In [1]:
from transformers import AutoTokenizer, AutoModelForSeq2SeqLM

## Example of Translation with T5

### Base

In [5]:
tokenizer = AutoTokenizer.from_pretrained("t5-base")
model = AutoModelForSeq2SeqLM.from_pretrained("t5-base")

encoder_input_str = "translate English to German: How old are you?"

input_ids = tokenizer(encoder_input_str, return_tensors="pt").input_ids

outputs = model.generate(
    input_ids,
    num_beams=10,
    num_return_sequences=1,
    no_repeat_ngram_size=1,
    remove_invalid_values=True,
)

print("Output:\n" + 100 * '-')
print(tokenizer.decode(outputs[0], skip_special_tokens=True))

Output:
----------------------------------------------------------------------------------------------------
Wie alt bist du?


### With Forced Word

In [3]:
tokenizer = AutoTokenizer.from_pretrained("t5-base")
model = AutoModelForSeq2SeqLM.from_pretrained("t5-base")

encoder_input_str = "translate English to German: How old are you?"

force_words = ["Sie"]

input_ids = tokenizer(encoder_input_str, return_tensors="pt").input_ids
force_words_ids = tokenizer(force_words, add_special_tokens=False).input_ids

outputs = model.generate(
    input_ids,
    force_words_ids=force_words_ids,
    num_beams=5,
    num_return_sequences=1,
    no_repeat_ngram_size=1,
    remove_invalid_values=True,
)


print("Output:\n" + 100 * '-')
print(tokenizer.decode(outputs[0], skip_special_tokens=True))


Output:
----------------------------------------------------------------------------------------------------
Wie alt sind Sie?


### With Phrasal Constraint

In [6]:
from transformers import AutoTokenizer, AutoModelForSeq2SeqLM, PhrasalConstraint

tokenizer = AutoTokenizer.from_pretrained("t5-base")
model = AutoModelForSeq2SeqLM.from_pretrained("t5-base")

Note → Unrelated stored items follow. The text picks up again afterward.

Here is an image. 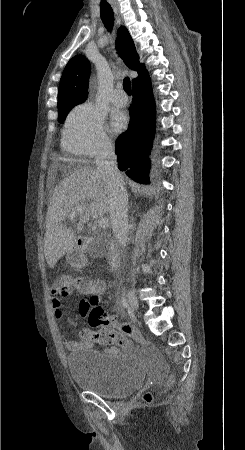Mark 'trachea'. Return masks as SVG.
Returning a JSON list of instances; mask_svg holds the SVG:
<instances>
[{
    "instance_id": "1",
    "label": "trachea",
    "mask_w": 245,
    "mask_h": 450,
    "mask_svg": "<svg viewBox=\"0 0 245 450\" xmlns=\"http://www.w3.org/2000/svg\"><path fill=\"white\" fill-rule=\"evenodd\" d=\"M100 11H101V19L108 31L112 30L113 27V21H114V14L111 6L107 1H102L100 4ZM123 87L124 90L131 95V82L128 77H126L123 81Z\"/></svg>"
}]
</instances>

encoder_input_str = "translate English to German: How old are you?"

constraints = [
    PhrasalConstraint(
        tokenizer("Sie", add_special_tokens=False).input_ids
    )
]

input_ids = tokenizer(encoder_input_str, return_tensors="pt").input_ids


outputs = model.generate(
    input_ids,
    constraints=constraints,
    num_beams=10,
    num_return_sequences=1,
    no_repeat_ngram_size=1,
    remove_invalid_values=True,
)


print("Output:\n" + 100 * '-')
print(tokenizer.decode(outputs[0], skip_special_tokens=True))


Output:
----------------------------------------------------------------------------------------------------
Wie alt sind Sie?